Dritter Wahn

Isabella Echeverria

von Isabella Echeverria

Story

Ich blickte in Richtung Fenster, über dem Rahmen hing ein mit Ölpastellfarben von ihr gemaltes Bild. Es zeigte ein Laubblatt, das sie damals, so erzählte sie es mir, vor ihrem Schlafzimmerfenster gehalten und mit Leben gefüllt hatte.

Im Gegensatz zur, in blauer Farbe grob und uneben gezeichneten Kontur, verbarg das wirre Innere, bunte etagenartige Zwischenräume. In diesen hatte sie zahlreiche verschiedenfarbige Striche gezeichnet, die, ineinander verschachtelt, eine abstruse und doch in ihrem gänzlichen Sinn für mich nur logische Eigensprache offenbarten. Ich dachte über sie nach, über die letzten Tage, die wir zusammen verbracht hatten.

Wir hatten am Telefon ausgemacht uns in Mainz zu treffen, weder sie noch ich wohnte dort. Ich wartete auf sie am Bahnhof. Wir hatten uns seit zwei Jahren nicht mehr gesehen.

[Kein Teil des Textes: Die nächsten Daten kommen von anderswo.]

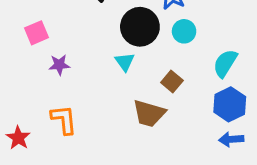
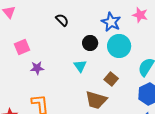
black circle: (140, 27) -> (90, 43), size x0.6
cyan circle: (184, 31) -> (119, 46), size x1.5

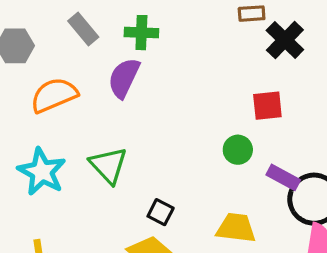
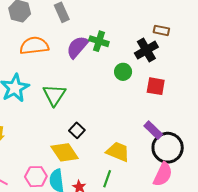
green cross: (141, 33) -> (99, 41), moved
black cross: (285, 40) -> (146, 50), moved
green circle: (238, 150) -> (123, 72), moved

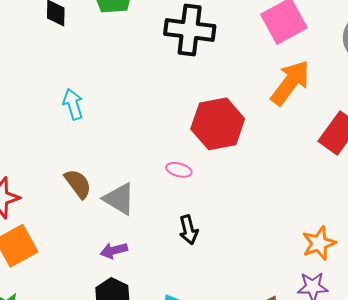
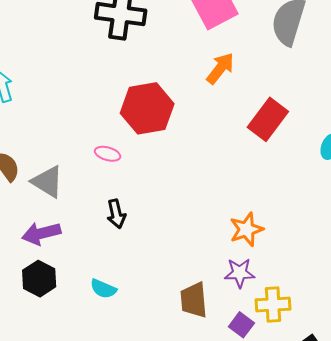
orange arrow: (290, 83) -> (220, 68), size x0.7
purple arrow: (114, 251) -> (41, 233), size x1.4

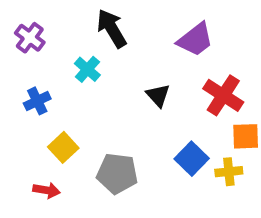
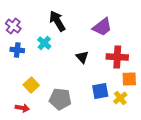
red cross: (223, 95) -> (117, 57), turned -30
blue cross: (37, 101) -> (17, 50), moved, turned 32
blue square: (192, 159) -> (100, 91), turned 36
yellow cross: (229, 172) -> (120, 98), turned -32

Sie hatte sich sehr gefreut mich wiederzusehen, ich war sehr nervös gewesen. Sie hatte sich ihre blonden Haare kurz rasiert, ich hatte mein lockiges schwarzes Haar lang wachsen lassen. Äußerlich verband uns nichts außer die Leidenschaft und das Aufleuchten in unseren Augen, wenn wir die Gelegenheit hatten jemandem, einen Blick in unserem Kopf, in unsere Ideen, zu gestatten. Äußerlich verband uns nichts und doch fiel an dem Tag alles an seinem Platz.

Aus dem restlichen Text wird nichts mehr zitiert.